Sunday, December 11, 2011

Cogs lately, 10: Entartete Kunst edition



Two days after splintering my radius, I was unexpectedly back on the Luther campus, warming up in the Union before walking over to the regular Shakespeare sonnet event and then to teach on Emily Dickinson’s poetry. Unexpectedly there because I anticipated having surgery that day, but my wrist-area was still too swollen.

With the pain-management medication taking the edge off, I walked into the Union gallery to check out the latest student exhibition: Entartete Kunst by Cassandra Bormann. Among the first of this intaglio collection was a piece called “Martin Bormann Diptych.” The right panel is a man in a fedora from the neck up; the left panel is a perplexing conglomeration of cogwheels inside a black haze of ink so clotted thick it seems I can smell its seductive, toxic perfume.

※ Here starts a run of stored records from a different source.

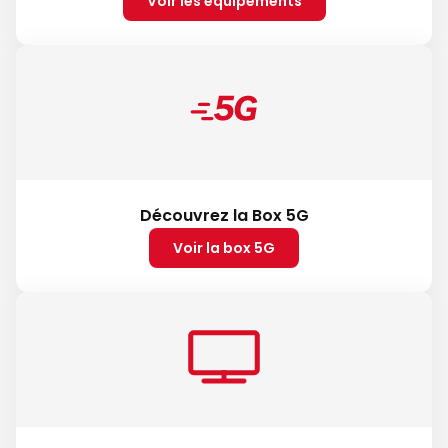
Voir les équipements
Découvrez la Box 5G
Voir la box 5G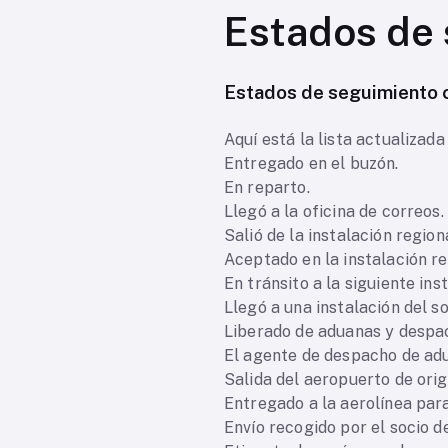
Estados de
Estados de seguimiento 
Aquí está la lista actualizada
Entregado en el buzón.
En reparto.
Llegó a la oficina de correos.
Salió de la instalación regio
Aceptado en la instalación r
En tránsito a la siguiente ins
Llegó a una instalación del so
Liberado de aduanas y despa
El agente de despacho de adua
Salida del aeropuerto de orig
Entregado a la aerolínea par
Envío recogido por el socio de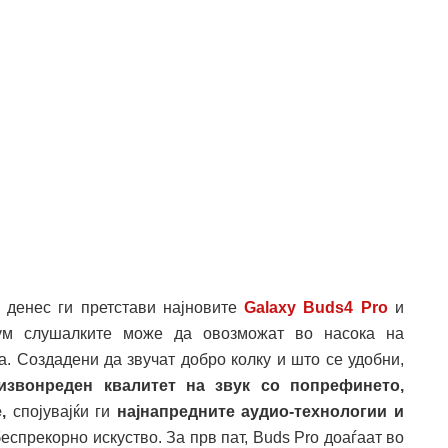
) денес ги претстави најновите
Galaxy Buds4 Pro
и
ум слушалките може да овозможат во насока на
ба. Создадени да звучат добро колку и што се удобни,
извонреден квалитет на звук со попрефинето,
е,
спојувајќи ги
најнапредните аудио-технологии и
еспрекорно искуство. За прв пат, Buds Pro доаѓаат во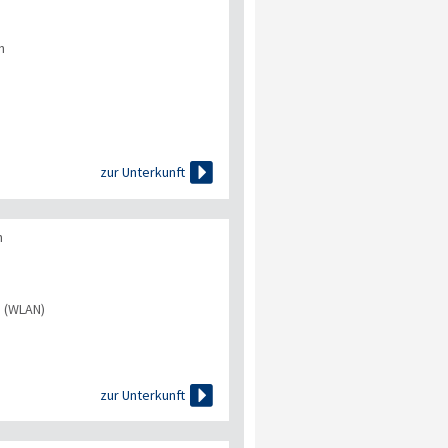
n

zur Unterkunft
n
s (WLAN)

zur Unterkunft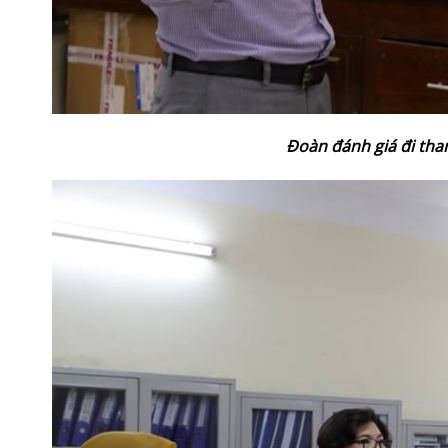
Đoàn đánh giá đi tha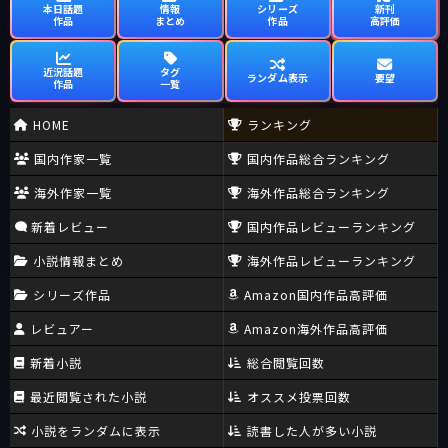
本日話題
情報
シリーズ
新刊
作品
まとめ
作品
高評価
近況話題
タグ
ランダム表示
要望
作品
一覧
HOME
ランキング
国内作家一覧
国内作品総合ランキング
海外作家一覧
海外作品総合ランキング
新着レビュー
国内作品レビューランキング
小説情報まとめ
海外作品レビューランキング
シリーズ作品
Amazon国内作品高評価
レビュアー
Amazon海外作品高評価
新着小説
総合閲覧回数
最近閲覧された小説
オススメ投票回数
小説をランダムに表示
読書した人が多い小説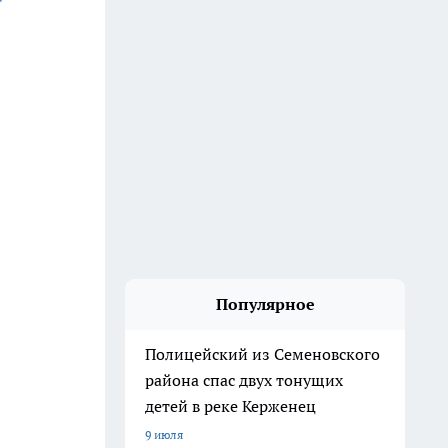
Популярное
Полицейский из Семеновского
района спас двух тонущих
детей в реке Керженец
9 июля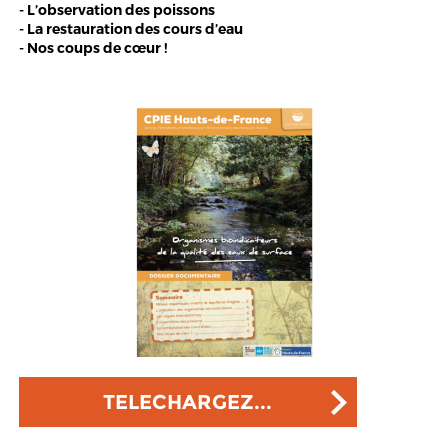
- L’observation des poissons
- La restauration des cours d’eau
- Nos coups de cœur !
TELECHARGEZ...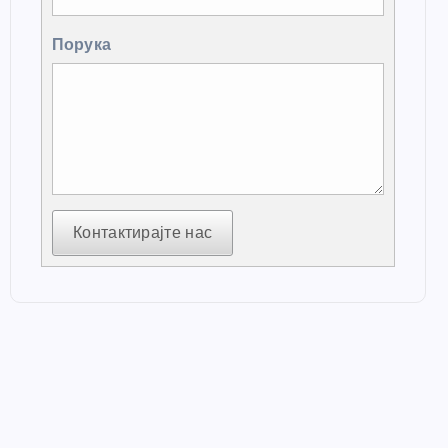
Порука
Контактирајте нас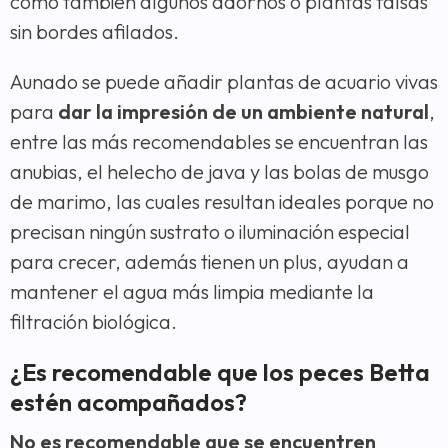
como también algunos adornos o plantas falsas
sin bordes afilados.
Aunado se puede añadir plantas de acuario vivas
para
dar la impresión de un ambiente natural
,
entre las más recomendables se encuentran las
anubias, el helecho de java y las bolas de musgo
de marimo, las cuales resultan ideales porque no
precisan ningún sustrato o iluminación especial
para crecer, además tienen un plus, ayudan a
mantener el agua más limpia mediante la
filtración biológica.
¿Es recomendable que los peces Betta
estén acompañados?
No es recomendable que se encuentren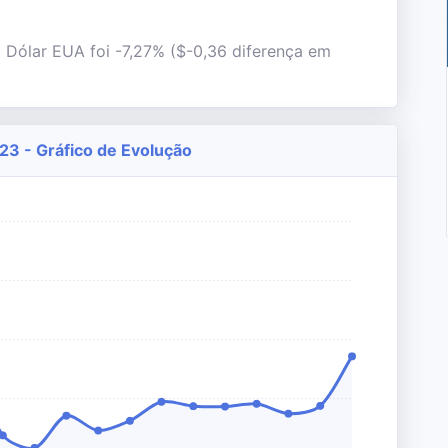
l Dólar EUA foi -7,27% ($-0,36 diferença em
3 - Gráfico de Evolução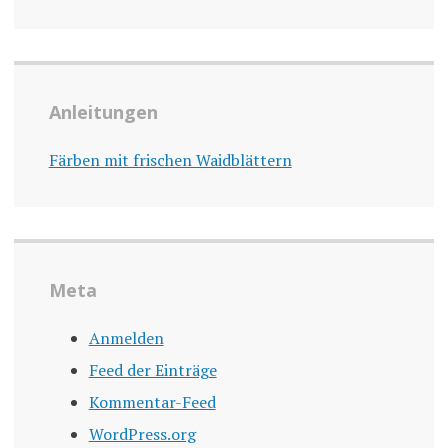
Anleitungen
Färben mit frischen Waidblättern
Meta
Anmelden
Feed der Einträge
Kommentar-Feed
WordPress.org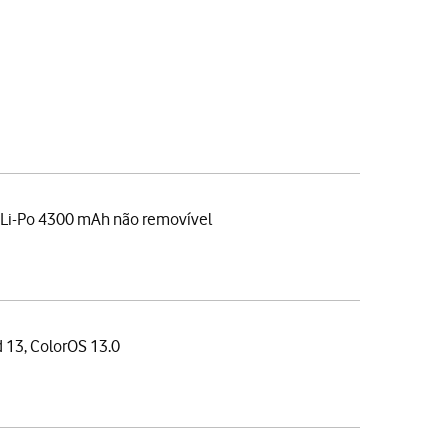
 Li-Po 4300 mAh não removível
 13, ColorOS 13.0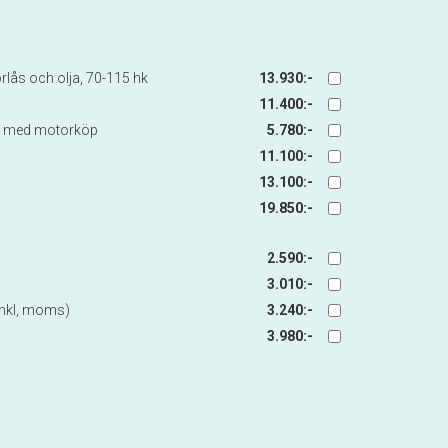
lås och olja, 70-115 hk
13.930:-
11.400:-
nd med motorköp
5.780:-
11.100:-
13.100:-
19.850:-
2.590:-
3.010:-
 inkl, moms)
3.240:-
3.980:-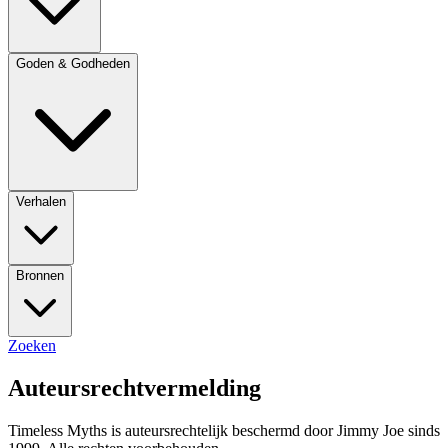
Goden & Godheden
Verhalen
Bronnen
Zoeken
Auteursrechtvermelding
Timeless Myths is auteursrechtelijk beschermd door Jimmy Joe sinds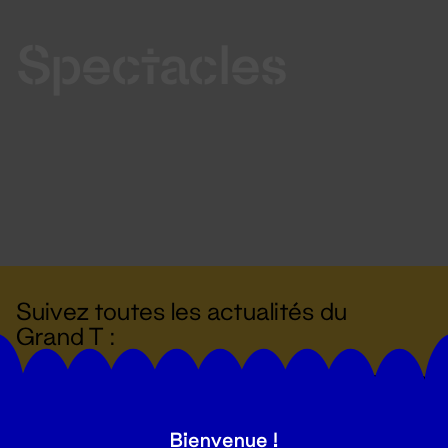
Spectacles
Suivez toutes les actualités du
Grand T :
S'inscrire
Bienvenue !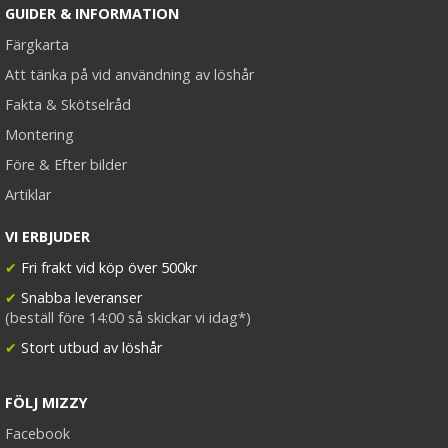
GUIDER & INFORMATION
Färgkarta
Att tänka på vid användning av löshår
Fakta & Skötselråd
Montering
Före & Efter bilder
Artiklar
VI ERBJUDER
✔
Fri frakt vid köp över 500kr
✔
Snabba leveranser
(beställ före 14:00 så skickar vi idag*)
✔
Stort utbud av löshår
FÖLJ MIZZY
Facebook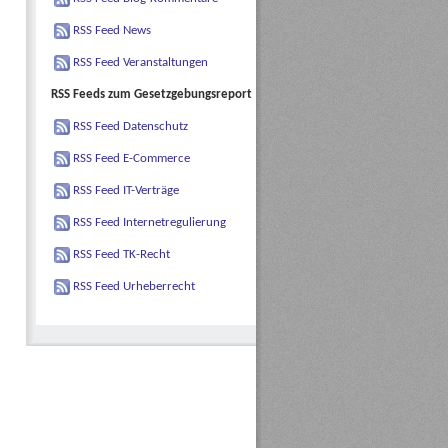
RSS Feed News
RSS Feed Veranstaltungen
RSS Feeds zum Gesetzgebungsreport
RSS Feed Datenschutz
RSS Feed E-Commerce
RSS Feed IT-Verträge
RSS Feed Internetregulierung
RSS Feed TK-Recht
RSS Feed Urheberrecht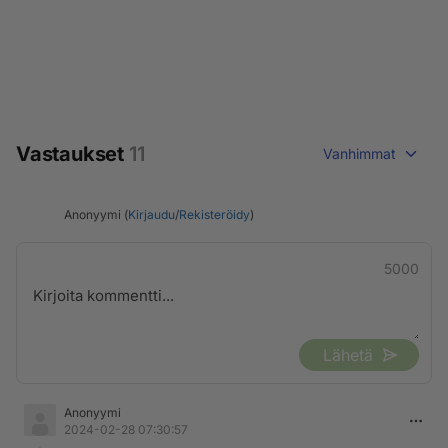
Vastaukset
11
Vanhimmat
Anonyymi (
Kirjaudu
/
Rekisteröidy
)
5000
Lähetä
Anonyymi
2024-02-28 07:30:57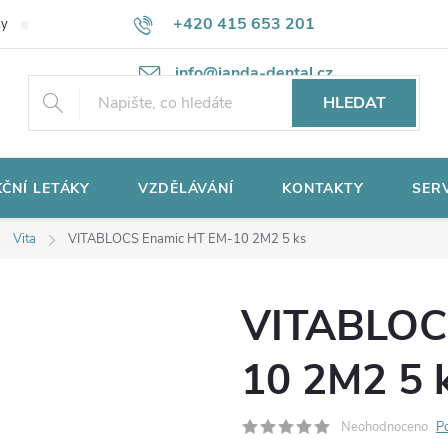
+420 415 653 201
ky
Potřebujete poradit?
Ochrana osobních údajů
info@janda-dental.cz
HLEDAT
ČNÍ LETÁKY
VZDĚLÁVÁNÍ
KONTAKTY
SER
Vita
VITABLOCS Enamic HT EM-10 2M2 5 ks
VITABLOC
10 2M2 5 
Neohodnoceno
P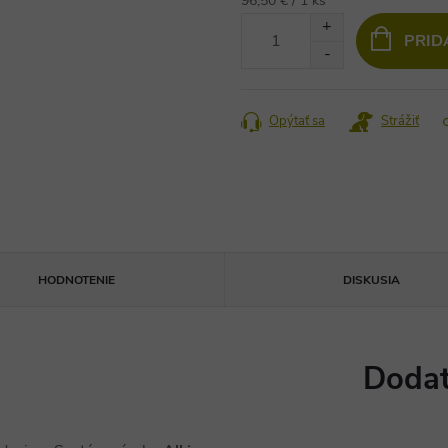
96,50 € / 1 ks
cena:
PRID
Opýtať sa
Strážiť
HODNOTENIE
DISKUSIA
Dodat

As the collection continues, there are other pieces featuring similar assemblages of cogwheels, without humans. All titled “Untitled.” As if the cogwheels exceed or perhaps elude the verbal.

In addition to this repression of the verbal element, what fascinates me in these images is the dreamlike disorganization of the cogwheel machines. Does disgust at the Nazis manifest in a desire to represent them as mechanical (constructivist) rational state apparatus, but as an imperfect, flawed machine? If so, does this critical representation hold onto a desire for, perhaps fetishization of, efficient, good machines? Similar to the way our laughter at a Rube Goldberg cartoon actually reinforces an appreciation of efficient machines—we don’t laugh at the embranglement of machines and human beings so much as at any human beings who sufficiently miss the point of the machine to invent the wonky contraptions illustrated by Goldberg.

Bormann’s intaglio collection is quite an outstanding work.